O CQC tem direito de fazer o que considera ser humor, mas não tem por que alguém legitimar o disfarce de jornalista que eles querem impor. Se querem fazer palhaçada, lutem pelo crachá de palhaço e acesso aos eventos. Mas devidamente identificados como humoristas para adolescentes que são.
Sergio, obrigado pela visão da polêmica em questão e por seus insights sobre o tema como um todo. Concordo absolutamente com tudo. É patético, mas é um direito. Desde que não invada o espaço profissional de quem trabalha com seriedade.
abs
O pior é ver muitos alunos admirando o CQC e achando que essa é a vanguarda do jornalismo, que isso é lutar pelo interesse público.

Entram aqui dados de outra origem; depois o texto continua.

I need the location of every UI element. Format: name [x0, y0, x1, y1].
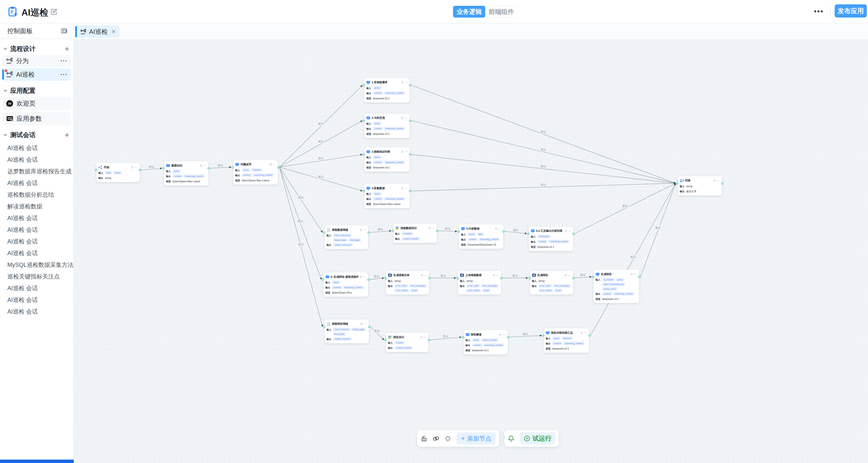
output-port[interactable]: [409, 84, 411, 86]
output-port[interactable]: [572, 277, 575, 279]
flow-canvas[interactable]: 默认默认默认默认默认默认默认默认默认默认默认默认默认默认默认默认默认默认默认默认…: [74, 40, 868, 463]
run-button[interactable]: 试运行: [520, 432, 555, 444]
session-item[interactable]: AI巡检 会话: [0, 282, 73, 294]
flow-node-n1[interactable]: 1.非巡检需求···输入query输出contentreasoning_cont…: [364, 78, 410, 102]
input-port[interactable]: [232, 166, 234, 168]
node-more-icon[interactable]: ···: [405, 187, 408, 189]
flow-node-rewrite[interactable]: 问题改写···输入queryintention输出contentreasonin…: [233, 160, 278, 185]
output-port[interactable]: [572, 233, 575, 235]
node-more-icon[interactable]: ···: [498, 227, 501, 230]
sidebar-item-app-params[interactable]: 应用参数: [2, 112, 71, 125]
input-port[interactable]: [676, 182, 678, 185]
node-more-icon[interactable]: ···: [717, 179, 720, 182]
session-item[interactable]: AI巡检 会话: [0, 177, 73, 189]
flow-node-dataSplit[interactable]: 巡检数据切分···输入contents输出content_chunks: [393, 224, 437, 243]
node-run-icon[interactable]: [493, 274, 495, 277]
input-port[interactable]: [462, 336, 464, 338]
flow-node-reportInterpret[interactable]: 报告解读···输入queryreport_chunks输出contentreas…: [464, 330, 508, 354]
input-port[interactable]: [458, 230, 460, 233]
item-more-icon[interactable]: ···: [60, 57, 67, 65]
node-more-icon[interactable]: ···: [203, 164, 206, 167]
node-more-icon[interactable]: ···: [503, 333, 506, 336]
sidebar-item-fenwei[interactable]: 分为 ···: [2, 55, 71, 67]
output-port[interactable]: [409, 190, 411, 192]
collapse-sidebar-icon[interactable]: [60, 27, 68, 35]
node-run-icon[interactable]: [564, 274, 567, 277]
publish-app-button[interactable]: 发布应用: [835, 4, 867, 18]
input-port[interactable]: [529, 277, 531, 279]
unlock-icon[interactable]: [421, 435, 427, 442]
output-port[interactable]: [367, 278, 370, 281]
node-run-icon[interactable]: [360, 228, 362, 231]
tab-business-logic[interactable]: 业务逻辑: [453, 6, 485, 18]
node-run-icon[interactable]: [360, 322, 363, 325]
output-port[interactable]: [721, 182, 723, 185]
output-port[interactable]: [409, 153, 411, 156]
session-item[interactable]: AI巡检 会话: [0, 306, 73, 317]
node-run-icon[interactable]: [401, 81, 404, 84]
node-more-icon[interactable]: ···: [424, 274, 427, 277]
flow-node-gen6[interactable]: 6. 生成报告-提取巡检对象···输入query输出contentreasoni…: [323, 272, 368, 297]
flow-node-n3[interactable]: 3.巡检知识问答···输入query输出contentreasoning_con…: [364, 147, 410, 172]
node-run-icon[interactable]: [401, 117, 404, 119]
session-item[interactable]: 巡检关键指标关注点: [0, 271, 73, 282]
session-item[interactable]: AI巡检 会话: [0, 154, 73, 165]
session-item[interactable]: MySQL巡检数据采集方法: [0, 259, 73, 271]
node-more-icon[interactable]: ···: [568, 230, 571, 232]
output-port[interactable]: [368, 326, 370, 328]
input-port[interactable]: [384, 339, 387, 341]
flow-node-n2[interactable]: 2.与你交流···输入query输出contentreasoning_conte…: [364, 114, 410, 138]
output-port[interactable]: [428, 339, 430, 341]
bell-icon[interactable]: [508, 435, 515, 442]
node-run-icon[interactable]: [630, 273, 633, 276]
flow-node-dataRead[interactable]: 巡检数据阅读···输入input_resourcesbegin_pageend_…: [324, 225, 368, 249]
node-more-icon[interactable]: ···: [364, 323, 367, 325]
flow-node-qaSummary[interactable]: 报告问答结果汇总···输入queryanswers输出contentreason…: [544, 329, 589, 353]
node-run-icon[interactable]: [360, 276, 362, 278]
node-more-icon[interactable]: ···: [424, 336, 427, 338]
node-run-icon[interactable]: [131, 166, 133, 169]
add-node-button[interactable]: + 添加节点: [457, 432, 496, 444]
output-port[interactable]: [502, 230, 505, 233]
node-run-icon[interactable]: [199, 164, 202, 167]
node-more-icon[interactable]: ···: [496, 274, 499, 277]
node-run-icon[interactable]: [269, 163, 272, 166]
edit-title-icon[interactable]: [50, 8, 58, 16]
output-port[interactable]: [409, 120, 411, 122]
input-port[interactable]: [592, 276, 594, 278]
node-run-icon[interactable]: [495, 227, 497, 230]
section-app-config[interactable]: 应用配置: [0, 86, 73, 95]
node-more-icon[interactable]: ···: [134, 166, 138, 168]
output-port[interactable]: [139, 169, 141, 171]
node-run-icon[interactable]: [401, 187, 404, 190]
node-more-icon[interactable]: ···: [584, 332, 587, 334]
add-flow-button[interactable]: +: [64, 44, 69, 53]
node-run-icon[interactable]: [428, 227, 431, 229]
node-run-icon[interactable]: [713, 179, 716, 182]
add-session-button[interactable]: +: [64, 131, 69, 139]
input-port[interactable]: [323, 232, 326, 234]
flow-node-summary[interactable]: 5-2 汇总输出分析结果···输入conclusion输出contentreas…: [529, 227, 573, 251]
input-port[interactable]: [363, 190, 365, 192]
section-test-sessions[interactable]: 测试会话 +: [0, 130, 73, 140]
sidebar-item-welcome-page[interactable]: Hi 欢迎页: [2, 97, 71, 110]
input-port[interactable]: [162, 167, 165, 169]
session-item[interactable]: 达梦数据库巡检报告生成: [0, 165, 73, 177]
node-more-icon[interactable]: ···: [568, 274, 571, 277]
sidebar-item-ai-inspection[interactable]: AI巡检 ···: [2, 68, 71, 81]
output-port[interactable]: [588, 335, 591, 337]
output-port[interactable]: [428, 277, 431, 279]
output-port[interactable]: [500, 277, 502, 279]
output-port[interactable]: [436, 230, 438, 232]
flow-node-upload[interactable]: 上传巡检数据···输入string输出error_codeerror_messa…: [458, 271, 501, 295]
section-flow-design[interactable]: 流程设计 +: [0, 44, 73, 54]
flow-node-n4[interactable]: 4.采集数据···输入query输出contentreasoning_conte…: [364, 184, 410, 208]
flow-node-end[interactable]: 结束···输入string输出返回文本: [678, 176, 722, 195]
tab-ai-inspection[interactable]: AI巡检 ×: [76, 26, 120, 38]
node-more-icon[interactable]: ···: [432, 227, 435, 229]
output-port[interactable]: [507, 336, 509, 338]
close-icon[interactable]: ×: [112, 28, 116, 35]
input-port[interactable]: [363, 84, 365, 86]
input-port[interactable]: [363, 153, 365, 156]
input-port[interactable]: [323, 326, 326, 328]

Exatamente, Träsel, é o que mais me incomoda. Essa mimetização do jornalismo consegue, por vários momentos, iludir as pessoas.
abs
E eles posam de vítima quase sempre, falando que é censura, ataque à liberdade de expressão, blá, blá, blá. Não se trata disso. É que realmente não dá para misturar no mesmo espaço quem está para fazer “humor” e quem, legitimamente, está fazendo jornalismo. Concordo integralmente com o colega Sergio Leo.
É isso, Tatiana. Nada contra o humor, mas não podemos permitir que essa atividade seja confundida com jornalismo.
bjs
A fórmula “Ernesto Varela” funcionava lindamente nos anos 80, numa época de transição entre a censura braba e o oba-oba da abertura política. Hoje não há clima pra isso. O que o CQC faz é puro esculacho, e é disso que o Brasil menos precisa, se quer se tornar um país sério de fato.
Milton, ainda acho que tudo é questão de “quadrado”: se não invadir o nosso, o humor é sempre bem-vindo…
Concordo com todos. Cheguei a ver o primeiro e o segundo programas na época da estreia , depois larguei pra lá, vi que não acrescentaria em nada. Abraços!